Is Consumer Culture in China different from that in the West? Dr. Caryn Voskuil discusses the main consumption differences between China and the West and claims that though China is not a consumer nation just yet, it certainly on its way to become one
When I first moved to China, I was given a lovely apartment by my university and, being an American, I decided to decorate it. I took the money for the decorating out of my savings and, when finished, invited a new Chinese friend over for tea. Instead of admiring my lovely décor, she said: “Why did you spend money to decorate this apartment? You will only be here for a year or two.” Of course, I couldn’t understand her logic – she thought I had been wasteful! But I was thinking “I have to live in this apartment for a year or more, so it needs to be pleasant and comfortable.” This was my introduction to the consumer culture in China and to the differences between Chinese and Western attitudes towards consumerism.
You might be thinking – “What about the recent media photos of Chinese people wearing designer clothes and eating at western fast food restaurant chains?” It is true that in the big cities of contemporary China, the rampant consumerism of the west is finding its way into Chinese society. I doubt that it will be too many years before the average Chinese person is as product-obsessed as the average Westerner. But, for now, some major traditional differences in consumer culture still exist, and they reflect fundamental cultural differences between the East and the West. Let me identify a few of the most interesting:
Perhaps the most striking difference between Western and Chinese spending habits can be seen in the area of savings. The Chinese save at a much higher rate than most Westerners do. A famous Chinese anecdote illustrates this difference: An old Chinese woman and an old American woman die on the same day and both go to heaven. At the gates of heaven, the American woman says, ‘I bought a beautiful house on credit 30 years ago, and I lived in it until the day I died. I paid the mortgage payment every month, and when I died, I had just made the last payment. The Chinese woman says, ‘I have been saving for a house for 30 years, and the day I finally had enough in the bank to buy the house of my dreams, I died.’

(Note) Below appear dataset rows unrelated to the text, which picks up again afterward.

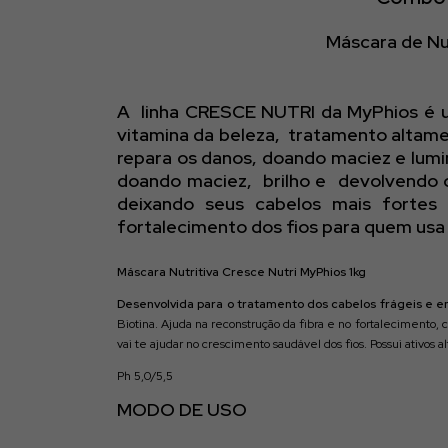
Máscara de Nut
A linha CRESCE NUTRI da MyPhios é um
vitamina da beleza, tratamento altamen
repara os danos, doando maciez e lumin
doando maciez, brilho e devolvendo o 
deixando seus cabelos mais fortes 
fortalecimento dos fios para quem usa 
Máscara Nutritiva Cresce Nutri MyPhios 1kg
Desenvolvida para o tratamento dos cabelos frágeis e 
Biotina. Ajuda na reconstrução da fibra e no fortalecimento,
vai te ajudar no crescimento saudável dos fios. Possui ativos
Ph 5,0/5,5
MODO DE USO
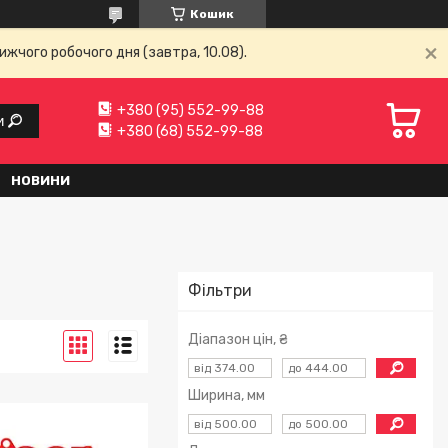
Кошик
ижчого робочого дня (завтра, 10.08).
+380 (95) 552-99-88
и
+380 (68) 552-99-88
НОВИНИ
Фільтри
Діапазон цін, ₴
Ширина, мм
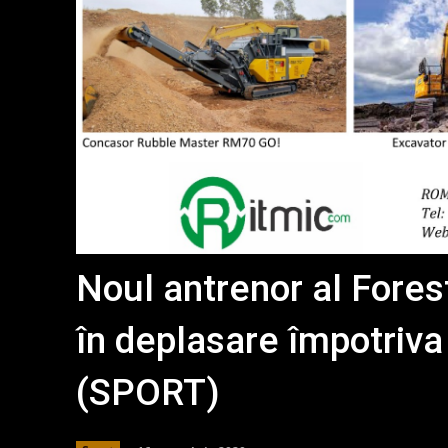
Noul antrenor al Fore
în deplasare împotriva
(SPORT)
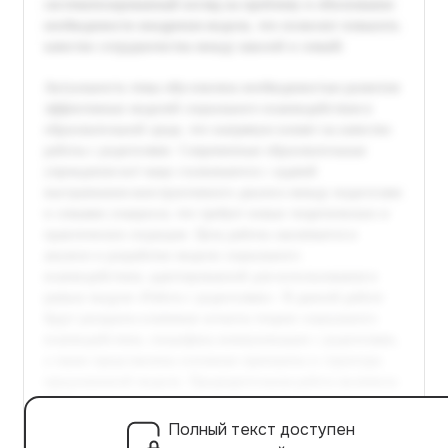
Полный текст доступен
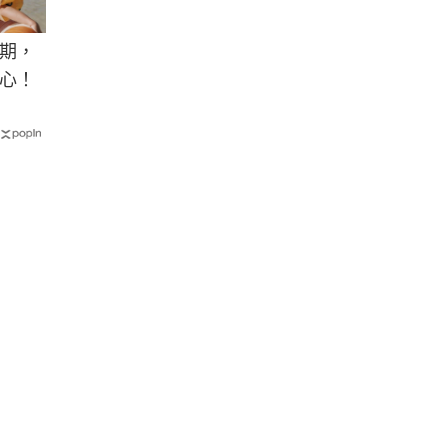
期，
心！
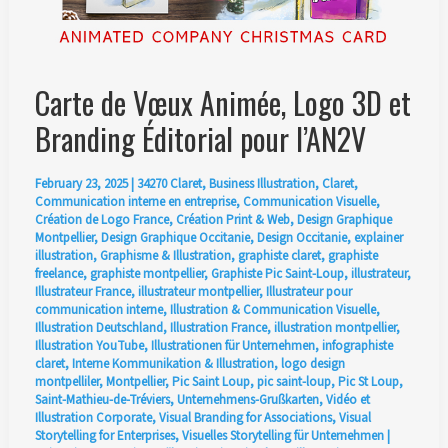
Carte de Vœux Animée, Logo 3D et
Branding Éditorial pour l’AN2V
February 23, 2025
|
34270 Claret
,
Business Illustration
,
Claret
,
Communication interne en entreprise
,
Communication Visuelle
,
Création de Logo France
,
Création Print & Web
,
Design Graphique
Montpellier
,
Design Graphique Occitanie
,
Design Occitanie
,
explainer
illustration
,
Graphisme & Illustration
,
graphiste claret
,
graphiste
freelance
,
graphiste montpellier
,
Graphiste Pic Saint-Loup
,
illustrateur
,
Illustrateur France
,
illustrateur montpellier
,
Illustrateur pour
communication interne
,
Illustration & Communication Visuelle
,
Illustration Deutschland
,
Illustration France
,
illustration montpellier
,
Illustration YouTube
,
Illustrationen für Unternehmen
,
infographiste
claret
,
Interne Kommunikation & Illustration
,
logo design
montpelliler
,
Montpellier
,
Pic Saint Loup
,
pic saint-loup
,
Pic St Loup
,
Saint-Mathieu-de-Tréviers
,
Unternehmens-Grußkarten
,
Vidéo et
Illustration Corporate
,
Visual Branding for Associations
,
Visual
Storytelling for Enterprises
,
Visuelles Storytelling für Unternehmen
|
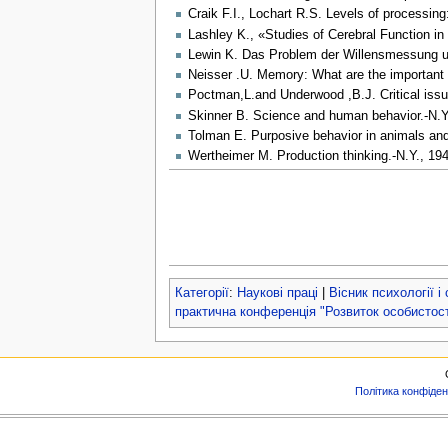
Craik F.I., Lochart R.S. Levels of processin
Lashley K., «Studies of Cerebral Function in
Lewin K. Das Problem der Willensmessung u
Neisser .U. Memory: What are the important
Poctman,L.and Underwood ,B.J. Critical issu
Skinner B. Science and human behavior.-N.Y
Tolman E. Purposive behavior in animals an
Wertheimer M. Production thinking.-N.Y., 19
Категорії
:
Наукові праці
|
Вісник психології і
практична конференція "Розвиток особистості
Політика конфіден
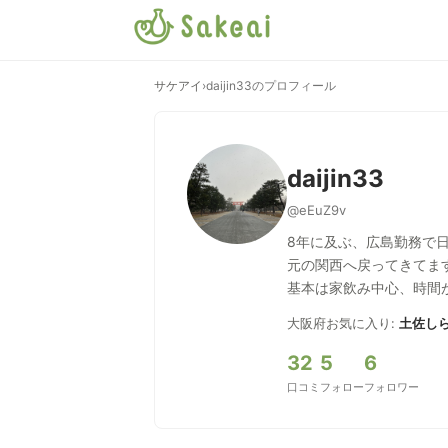
サケアイ
›
daijin33のプロフィール
daijin33
@eEuZ9v
8年に及ぶ、広島勤務で
元の関西へ戻ってきてま
基本は家飲み中心、時間
大阪府
お気に入り:
土佐しら
32
5
6
口コミ
フォロー
フォロワー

It is a well known fact that the Chinese save approximately 30% of their personal household income – a savings rate that is nothing short of amazing. If you don’t think so, just compare it to the average rate of savings in America, which currently hovers at around -1% (according to economic research from the St. Louis Federal Reserve). The personal savings rate is higher in most European countries than it is in the U.S., but Chinese savings are still three times as high as most European countries. Why is there such a disparity in spending habits? and is this disparity related to consumer culture?
Consumer Culture in China and in the West
As we all know, America is one of the richest countries in the world, and the average American carries a life that is relatively wealthy and comfortable. Americans tend to be optimistic about the future; This outlook derives from a relatively stable history (politically and socially), from having large amounts of disposable income, and from having a comparatively well developed retirement system (compared to that of China). The American standard of living is very high, and even the average American who is classified as ‘poor’ has running water, a car and at least one television set. Despite all of those, many Americans seem to feel that they never have enough money to meet their ‘needs’. They buy too much on credit and live beyond their means. This is in part because they are bombarded with advertising on a daily basis that converts ‘desires’ into ‘necessities’, while convincing them that their social acceptance, self-esteem, and even their happiness are dependent upon their purchases. Due to these reasons, Americans focus their consumer dollars on clothing, electronics, cars, entertainment, and other luxury items which provide them with immediate gratification.
The Chinese, however, have a different perspective rooted in a radically different historical and social environment. China, with a history of over 5,000 years, has been through periods of volatility and change unimaginable to most Americans. Still a largely rural developing country with a low per capita income, China houses a population of over a billion people, most of whom have minimal disposable income. This fact makes the Chinese rate of saving even more impressive.
In the big cities of modern China, more money is flowing. Many Chinese in urban areas pay monthly mortgages, and credit card use is becoming increasingly popular, particularly among younger generations. Advertisers have begun to target the more affluent in hopes of converting their ‘wants’ into ‘needs’. However, the old ways still influence spending habits of the majority of people in this ancient and prudent culture, and the Chinese have learned from history that nothing is certain – that emergencies can arise in the blink of an eye, and that one must depend on oneself and one’s family to overcome difficult times. Furthermore, the Chinese focus their family loyalties on the extended family instead of limiting them to the nuclear family as we do in most Western countries. Chinese families will commonly spend money to help out a cousin in-law or a grand-parent. Their consumption rate is focused on savings (for future security) and on products and services that pay off in the long run such as: education, housing, and investments.
An old fable tells the story of the grasshopper and the ant. In the tale, the grasshopper sings and dances while the ant stores food for the winter. This can serve as an analogy to understand the cultural difference between China and the United States: The American (like the grasshopper) spends money that he/she has not yet earned on bigger, better and fancier products and services, only to fulfill his current ‘needs’. The ant-like Chinese, however, tucks money away for the future, hoping to create security for itself and for its family.
Who is wiser? It is hard to say for sure, but what we do know is that the spending habits of each are easier to understand when one appreciates the Consumer Culture of each nationality.